### WORK TASK
Although pictures appear in the data, the answer should contain only the lines from its start through the line with "allow strict policy enforcement.Â But how to", written out exactly.
*** Opening DATA TO PROCESS ***
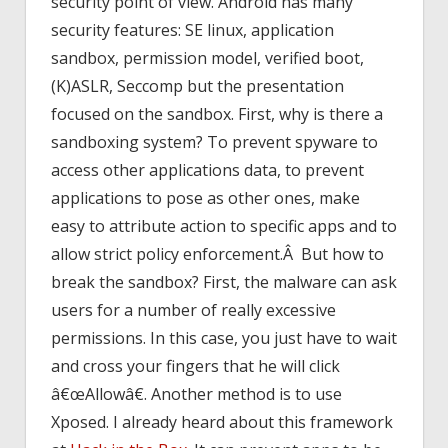
security point of view. Android has many
security features: SE linux, application
sandbox, permission model, verified boot,
(K)ASLR, Seccomp but the presentation
focused on the sandbox. First, why is there a
sandboxing system? To prevent spyware to
access other applications data, to prevent
applications to pose as other ones, make
easy to attribute action to specific apps and to
allow strict policy enforcement.Â But how to
break the sandbox? First, the malware can ask
users for a number of really excessive
permissions. In this case, you just have to wait
and cross your fingers that he will click
â€œAllowâ€. Another method is to use
Xposed. I already heard about this framework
*** Closing DATA TO PROCESS ***
### ANSWER SECTION
security point of view. Android has many
security features: SE linux, application
sandbox, permission model, verified boot,
(K)ASLR, Seccomp but the presentation
focused on the sandbox. First, why is there a
sandboxing system? To prevent spyware to
access other applications data, to prevent
applications to pose as other ones, make
easy to attribute action to specific apps and to
allow strict policy enforcement.Â But how to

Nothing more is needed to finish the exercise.